Islamists order Somali women to wear full veils
BAIDOA, Somalia (AFP) — Hardline Islamists in the southern Somali town of Baidoa have ordered women to wear full body veils and businesses to close for prayers, a spokesman said Wednesday.
“We are giving a three-day deadline to all women living in the region to cover their body with thick veils,” Sheikh Abdiasis, a local spokesman for the Shebab group, said at a press conference.
“If they fail to comply with that order, they will be sentenced to 12 hours of imprisonment,” he said, complaining that many women in Baidoa were still seen without a “jalabib”, the local head-to-toe Islamic garment.

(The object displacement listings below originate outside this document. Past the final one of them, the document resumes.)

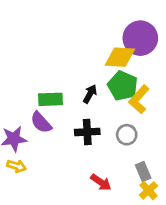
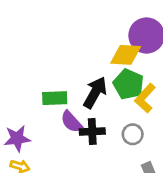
black arrow: (90, 94) -> (95, 93), size x1.6
purple semicircle: (41, 122) -> (71, 122), moved

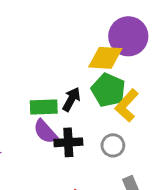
black arrow: (95, 93) -> (71, 99), size x0.7
green rectangle: (55, 98) -> (44, 107), moved

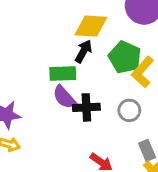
yellow diamond: (105, 58) -> (91, 26), moved
black arrow: (71, 99) -> (83, 51), moved

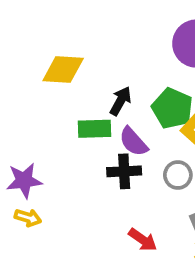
yellow diamond: (91, 26) -> (63, 69), moved
purple semicircle: (64, 97) -> (133, 142), moved

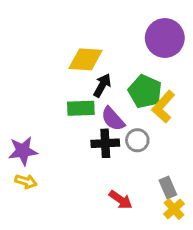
yellow diamond: (63, 69) -> (85, 59), moved
gray circle: (178, 175) -> (137, 140), moved

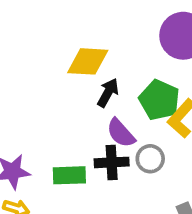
green rectangle: (81, 108) -> (69, 175), moved

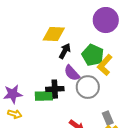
gray circle: (150, 159) -> (88, 87), size x1.5
black cross: (112, 162) -> (55, 89), moved

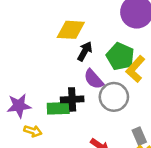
yellow arrow: (15, 114) -> (33, 131), moved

Baidoa, 250 kilometres (155 miles) south of Mogadishu, is officially the seat of Somalia’s transitional federal parliament but was conquered by Islamist insurgents in late January.
The Shebab official also said that businesses should close five times a day for prayers and that owners ignoring the order would face five days in jail.
Similar measures have already been enforced in Merka and Kismayo, the two other major southern cities controlled by the Shebab and their hardline allies.
Some parts of the population in Baidoa, one of the country’s traditionally more cosmopolitan towns, had been reluctant to comply with the strict interpretation of Sharia, or Islamic law, advocated by the Shebab.